Playing with ptrace, Part II

In Part II of his series on ptrace, Pradeep tackles the more advanced topics of setting breakpoints and injecting code into running processes.
Injecting the Code into Free Space

In the previous example we injected the code directly into the executing instruction stream. However, debuggers can get confused with this kind of behaviour, so let's find the free space in the process and inject the code there. We can find free space by examining the /proc/pid/maps file of the traced process. The following function will find the starting address of this map:

long freespaceaddr(pid_t pid)
{
    FILE *fp;
    char filename[30];
    char line[85];
    long addr;
    char str[20];
    sprintf(filename, "/proc/%d/maps", pid);
    fp = fopen(filename, "r");
    if(fp == NULL)
        exit(1);
    while(fgets(line, 85, fp) != NULL) {
        sscanf(line, "%lx-%*lx %*s %*s %s", &addr,
               str, str, str, str);
        if(strcmp(str, "00:00") == 0)
            break;
    }
    fclose(fp);
    return addr;
}

Each line in /proc/pid/maps represents a mapped region of the process. An entry in /proc/pid/maps looks like this:

map start-mapend    protection  offset     device
inode      process file
08048000-0804d000   r-xp        00000000   03:08
66111      /opt/kde2/bin/kdeinit
The following program injects code into free space. It's similar to the previous injection program except the free space address is used for keeping our new code. Here is the source code for the main function:
int main(int argc, char *argv[])
{   pid_t traced_process;
    struct user_regs_struct oldregs, regs;
    long ins;
    int len = 41;
    char insertcode[] =
"\xeb\x15\x5e\xb8\x04\x00"
        "\x00\x00\xbb\x02\x00\x00\x00\x89\xf1\xba"
        "\x0c\x00\x00\x00\xcd\x80\xcc\xe8\xe6\xff"
        "\xff\xff\x48\x65\x6c\x6c\x6f\x20\x57\x6f"
        "\x72\x6c\x64\x0a\x00";
    char backup[len];
    long addr;
    if(argc != 2) {
        printf("Usage: %s <pid to be traced>\n",
               argv[0], argv[1]);
        exit(1);
    }
    traced_process = atoi(argv[1]);
    ptrace(PTRACE_ATTACH, traced_process,
           NULL, NULL);
    wait(NULL);
    ptrace(PTRACE_GETREGS, traced_process,
           NULL, &regs);
    addr = freespaceaddr(traced_process);
    getdata(traced_process, addr, backup, len);
    putdata(traced_process, addr, insertcode, len);
    memcpy(&oldregs, &regs, sizeof(regs));
    regs.eip = addr;
    ptrace(PTRACE_SETREGS, traced_process,
           NULL, &regs);
    ptrace(PTRACE_CONT, traced_process,
           NULL, NULL);
    wait(NULL);
    printf("The process stopped, Putting back "
           "the original instructions\n");
    putdata(traced_process, addr, backup, len);
    ptrace(PTRACE_SETREGS, traced_process,
           NULL, &oldregs);
    printf("Letting it continue with "
           "original flow\n");
    ptrace(PTRACE_DETACH, traced_process,
           NULL, NULL);
    return 0;
}

Behind the Scenes

So what happens within the kernel now? How is ptrace implemented? This section could be an article on its own; however, here's a brief description of what happens.
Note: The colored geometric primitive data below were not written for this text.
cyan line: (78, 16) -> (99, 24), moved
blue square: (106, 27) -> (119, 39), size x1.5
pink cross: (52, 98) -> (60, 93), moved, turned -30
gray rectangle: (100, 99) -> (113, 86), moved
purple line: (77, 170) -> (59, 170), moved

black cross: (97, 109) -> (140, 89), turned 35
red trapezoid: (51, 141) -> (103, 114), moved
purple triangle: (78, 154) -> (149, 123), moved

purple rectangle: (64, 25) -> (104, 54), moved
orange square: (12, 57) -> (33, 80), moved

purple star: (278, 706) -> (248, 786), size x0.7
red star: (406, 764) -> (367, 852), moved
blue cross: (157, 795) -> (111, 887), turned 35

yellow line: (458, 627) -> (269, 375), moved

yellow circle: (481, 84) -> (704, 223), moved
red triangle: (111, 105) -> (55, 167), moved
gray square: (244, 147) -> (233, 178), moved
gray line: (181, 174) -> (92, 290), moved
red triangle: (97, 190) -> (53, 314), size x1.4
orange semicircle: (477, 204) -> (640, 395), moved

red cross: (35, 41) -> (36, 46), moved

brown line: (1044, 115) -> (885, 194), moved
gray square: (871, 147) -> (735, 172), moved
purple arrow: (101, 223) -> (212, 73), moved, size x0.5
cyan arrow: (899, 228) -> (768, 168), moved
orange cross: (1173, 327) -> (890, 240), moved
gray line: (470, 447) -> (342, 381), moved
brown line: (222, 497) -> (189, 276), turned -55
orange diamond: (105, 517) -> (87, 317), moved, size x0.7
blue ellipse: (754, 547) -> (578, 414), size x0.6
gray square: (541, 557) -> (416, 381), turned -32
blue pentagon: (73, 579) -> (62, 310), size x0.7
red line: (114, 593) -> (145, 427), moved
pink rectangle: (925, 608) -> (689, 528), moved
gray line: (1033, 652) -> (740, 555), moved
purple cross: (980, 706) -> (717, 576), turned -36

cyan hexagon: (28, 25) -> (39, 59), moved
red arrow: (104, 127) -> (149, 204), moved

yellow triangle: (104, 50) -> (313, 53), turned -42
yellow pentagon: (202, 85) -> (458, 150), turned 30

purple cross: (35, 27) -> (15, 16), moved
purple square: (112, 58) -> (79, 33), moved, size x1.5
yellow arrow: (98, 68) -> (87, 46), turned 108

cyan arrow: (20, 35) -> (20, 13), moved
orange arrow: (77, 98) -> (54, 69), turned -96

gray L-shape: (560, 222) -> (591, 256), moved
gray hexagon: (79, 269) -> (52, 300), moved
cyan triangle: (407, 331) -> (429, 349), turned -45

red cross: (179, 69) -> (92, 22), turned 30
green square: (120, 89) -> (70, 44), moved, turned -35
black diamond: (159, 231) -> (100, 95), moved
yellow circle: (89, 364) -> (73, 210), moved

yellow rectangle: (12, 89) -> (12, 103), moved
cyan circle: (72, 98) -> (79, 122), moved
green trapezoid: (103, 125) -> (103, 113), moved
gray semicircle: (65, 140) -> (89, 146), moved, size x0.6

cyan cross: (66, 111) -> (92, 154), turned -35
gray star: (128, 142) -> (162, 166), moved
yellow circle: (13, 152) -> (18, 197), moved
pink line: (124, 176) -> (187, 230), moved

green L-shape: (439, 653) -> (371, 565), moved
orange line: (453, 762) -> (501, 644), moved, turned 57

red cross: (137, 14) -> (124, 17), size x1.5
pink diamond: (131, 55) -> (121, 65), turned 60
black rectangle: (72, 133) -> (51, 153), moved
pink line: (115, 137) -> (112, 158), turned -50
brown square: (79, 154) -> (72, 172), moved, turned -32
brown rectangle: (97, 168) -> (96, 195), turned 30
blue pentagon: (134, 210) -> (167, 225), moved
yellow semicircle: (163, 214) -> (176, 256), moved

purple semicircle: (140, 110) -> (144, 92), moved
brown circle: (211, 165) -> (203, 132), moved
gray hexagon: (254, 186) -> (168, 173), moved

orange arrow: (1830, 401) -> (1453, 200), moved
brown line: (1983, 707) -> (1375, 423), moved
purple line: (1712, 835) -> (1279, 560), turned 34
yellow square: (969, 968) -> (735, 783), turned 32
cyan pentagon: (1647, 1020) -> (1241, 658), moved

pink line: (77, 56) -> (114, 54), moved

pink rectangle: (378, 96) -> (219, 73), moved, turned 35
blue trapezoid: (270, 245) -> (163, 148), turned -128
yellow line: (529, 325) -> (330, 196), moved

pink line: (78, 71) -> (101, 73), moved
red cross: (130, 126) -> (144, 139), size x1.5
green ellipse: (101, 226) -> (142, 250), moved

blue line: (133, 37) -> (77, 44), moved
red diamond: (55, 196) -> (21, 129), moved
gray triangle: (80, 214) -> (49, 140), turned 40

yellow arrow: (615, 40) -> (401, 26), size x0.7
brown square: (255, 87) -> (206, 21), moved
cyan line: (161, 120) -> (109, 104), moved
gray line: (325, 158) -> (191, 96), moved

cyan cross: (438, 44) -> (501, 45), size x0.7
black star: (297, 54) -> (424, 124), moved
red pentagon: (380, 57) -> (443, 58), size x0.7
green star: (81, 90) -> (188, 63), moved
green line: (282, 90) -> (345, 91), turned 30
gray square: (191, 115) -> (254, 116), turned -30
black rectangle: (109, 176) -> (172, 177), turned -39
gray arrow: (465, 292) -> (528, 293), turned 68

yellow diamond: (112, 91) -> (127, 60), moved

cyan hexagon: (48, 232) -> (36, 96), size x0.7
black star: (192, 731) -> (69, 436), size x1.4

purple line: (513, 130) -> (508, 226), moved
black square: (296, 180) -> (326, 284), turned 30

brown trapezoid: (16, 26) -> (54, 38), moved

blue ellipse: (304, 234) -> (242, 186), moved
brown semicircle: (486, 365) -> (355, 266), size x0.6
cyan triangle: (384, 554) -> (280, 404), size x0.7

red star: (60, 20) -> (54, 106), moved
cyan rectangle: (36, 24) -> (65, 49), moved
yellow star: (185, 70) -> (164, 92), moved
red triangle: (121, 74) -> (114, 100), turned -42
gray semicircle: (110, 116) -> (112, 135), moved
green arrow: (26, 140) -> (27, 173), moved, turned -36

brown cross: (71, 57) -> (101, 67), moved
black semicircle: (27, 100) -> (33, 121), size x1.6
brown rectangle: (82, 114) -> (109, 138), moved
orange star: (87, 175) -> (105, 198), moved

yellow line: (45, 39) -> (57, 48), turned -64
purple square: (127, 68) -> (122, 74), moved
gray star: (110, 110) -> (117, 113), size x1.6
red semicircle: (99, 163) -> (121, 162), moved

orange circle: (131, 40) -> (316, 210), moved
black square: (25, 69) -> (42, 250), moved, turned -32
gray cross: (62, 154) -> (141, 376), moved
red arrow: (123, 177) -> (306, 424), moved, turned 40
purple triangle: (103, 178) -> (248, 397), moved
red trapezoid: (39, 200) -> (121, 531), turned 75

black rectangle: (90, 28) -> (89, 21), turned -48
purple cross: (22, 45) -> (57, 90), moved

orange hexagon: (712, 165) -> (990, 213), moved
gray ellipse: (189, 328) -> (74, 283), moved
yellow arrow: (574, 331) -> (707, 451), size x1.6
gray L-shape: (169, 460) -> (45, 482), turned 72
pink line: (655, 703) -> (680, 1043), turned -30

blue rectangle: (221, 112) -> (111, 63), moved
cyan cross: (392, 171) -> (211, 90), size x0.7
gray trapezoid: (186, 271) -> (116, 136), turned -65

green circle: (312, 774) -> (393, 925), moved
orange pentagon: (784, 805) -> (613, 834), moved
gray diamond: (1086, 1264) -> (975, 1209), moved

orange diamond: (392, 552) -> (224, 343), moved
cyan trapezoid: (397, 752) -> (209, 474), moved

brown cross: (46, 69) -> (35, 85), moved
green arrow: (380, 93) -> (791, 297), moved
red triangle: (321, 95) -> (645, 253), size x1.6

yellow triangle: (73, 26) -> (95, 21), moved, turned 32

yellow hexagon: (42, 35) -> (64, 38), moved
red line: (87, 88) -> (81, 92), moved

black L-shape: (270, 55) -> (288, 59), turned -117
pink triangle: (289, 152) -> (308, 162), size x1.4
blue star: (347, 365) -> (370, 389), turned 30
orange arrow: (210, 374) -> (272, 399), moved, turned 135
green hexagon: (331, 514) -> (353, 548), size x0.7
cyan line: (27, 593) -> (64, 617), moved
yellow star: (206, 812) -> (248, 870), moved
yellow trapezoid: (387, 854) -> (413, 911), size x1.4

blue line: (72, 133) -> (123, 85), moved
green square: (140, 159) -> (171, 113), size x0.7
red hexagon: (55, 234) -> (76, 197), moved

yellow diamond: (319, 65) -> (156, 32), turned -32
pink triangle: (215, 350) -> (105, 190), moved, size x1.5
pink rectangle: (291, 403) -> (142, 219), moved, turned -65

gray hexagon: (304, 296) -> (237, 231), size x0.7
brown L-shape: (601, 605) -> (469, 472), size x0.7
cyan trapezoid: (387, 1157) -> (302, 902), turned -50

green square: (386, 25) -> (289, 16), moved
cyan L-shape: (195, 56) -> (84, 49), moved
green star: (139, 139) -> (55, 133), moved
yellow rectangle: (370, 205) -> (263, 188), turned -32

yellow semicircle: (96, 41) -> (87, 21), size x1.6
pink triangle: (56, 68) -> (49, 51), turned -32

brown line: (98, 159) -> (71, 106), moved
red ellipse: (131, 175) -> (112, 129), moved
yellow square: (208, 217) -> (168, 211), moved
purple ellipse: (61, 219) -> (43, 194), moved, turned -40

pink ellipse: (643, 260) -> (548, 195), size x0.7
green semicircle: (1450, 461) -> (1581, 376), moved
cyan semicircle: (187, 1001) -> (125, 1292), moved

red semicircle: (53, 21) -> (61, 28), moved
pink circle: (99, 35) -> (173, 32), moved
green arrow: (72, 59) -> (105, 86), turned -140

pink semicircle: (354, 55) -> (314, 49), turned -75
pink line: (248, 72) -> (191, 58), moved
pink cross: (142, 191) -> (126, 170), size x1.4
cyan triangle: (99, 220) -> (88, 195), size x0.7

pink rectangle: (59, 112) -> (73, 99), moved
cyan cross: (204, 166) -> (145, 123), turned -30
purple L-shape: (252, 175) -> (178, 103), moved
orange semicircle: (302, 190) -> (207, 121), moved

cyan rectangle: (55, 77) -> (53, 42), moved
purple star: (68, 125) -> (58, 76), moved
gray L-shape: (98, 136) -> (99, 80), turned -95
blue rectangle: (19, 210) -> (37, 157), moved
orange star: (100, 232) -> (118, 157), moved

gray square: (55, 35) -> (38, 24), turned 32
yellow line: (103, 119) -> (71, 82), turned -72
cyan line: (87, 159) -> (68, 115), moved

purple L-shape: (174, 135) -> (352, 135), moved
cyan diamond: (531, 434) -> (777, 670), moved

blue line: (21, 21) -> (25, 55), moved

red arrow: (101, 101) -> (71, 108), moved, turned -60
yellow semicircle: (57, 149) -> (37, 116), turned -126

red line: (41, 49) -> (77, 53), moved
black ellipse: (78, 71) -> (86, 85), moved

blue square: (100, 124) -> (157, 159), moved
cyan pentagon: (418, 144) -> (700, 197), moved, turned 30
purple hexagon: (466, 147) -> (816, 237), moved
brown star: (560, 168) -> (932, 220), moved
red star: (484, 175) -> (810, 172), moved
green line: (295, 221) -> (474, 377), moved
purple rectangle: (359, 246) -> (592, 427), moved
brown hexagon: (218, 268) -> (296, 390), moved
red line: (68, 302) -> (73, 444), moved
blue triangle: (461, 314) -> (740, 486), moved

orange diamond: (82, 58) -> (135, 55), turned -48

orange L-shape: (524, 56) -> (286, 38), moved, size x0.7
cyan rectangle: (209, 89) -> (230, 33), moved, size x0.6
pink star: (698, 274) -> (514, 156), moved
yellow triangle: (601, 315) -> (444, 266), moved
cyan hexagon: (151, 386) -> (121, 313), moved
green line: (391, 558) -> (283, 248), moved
When a process calls ptrace with PTRACE_TRACEME, the kernel sets up the process flags to reflect that it is being traced:

Source: arch/i386/kernel/ptrace.c
if (request == PTRACE_TRACEME) {
    /* are we already being traced? */
    if (current->ptrace & PT_PTRACED)
        goto out;
    /* set the ptrace bit in the process flags. */
    current->ptrace |= PT_PTRACED;
    ret = 0;
    goto out;
}

When a system call entry is done, the kernel checks this flag and calls the trace system call if the process is being traced. The gory assembly details can be found in arch/i386/kernel/entry.S.

Now, we are in the sys_trace() function as defined in arch/i386/kernel/ptrace.c. It stops the child and sends a signal to the parent notifying that the child is stopped. This wakes up the waiting parent, and it does the ptrace magic. Once the parent is done, and it calls ptrace(PTRACE_CONT, ..) or ptrace(PTRACE_SYSCALL, ..), it wakes up the child by calling the scheduler function wake_up_process(). Some other architectures can implement this by sending a SIGCHLD to child.

Conclusion

ptrace may appear to be magic to some people, because it can examine and modify a running program. It is generally used by debuggers and system call tracing programs, such as ptrace. It opens up interesting possibilities for doing user-mode extensions as well. There have been a lot of attempts to extend the operating system on the user level. See Resources to read about UFO, a user-level extension to filesystems. ptrace also is used to employ security mechanisms.

All example code from this article and from Part I is available as a tar archive on the Linux Journal FTP site [ftp.linuxjournal.com/pub/lj/listings/issue104/6210.tgz].

Resources

email: ppadala@cise.ufl.edu

Pradeep Padala is currently working on his Master's degree at the University of Florida. His research interests include Grid and distributed systems. He can be reached via e-mail at p_padala@yahoo.com or through his web site (www.cise.ufl.edu/~ppadala).

______________________

Comments

Comment viewing options

Select your preferred way to display the comments and click "Save settings" to activate your changes.

Code injection doubts

sanmk's picture

Hi Pradeep,
Nice article...but I did not completely understand the code injection part.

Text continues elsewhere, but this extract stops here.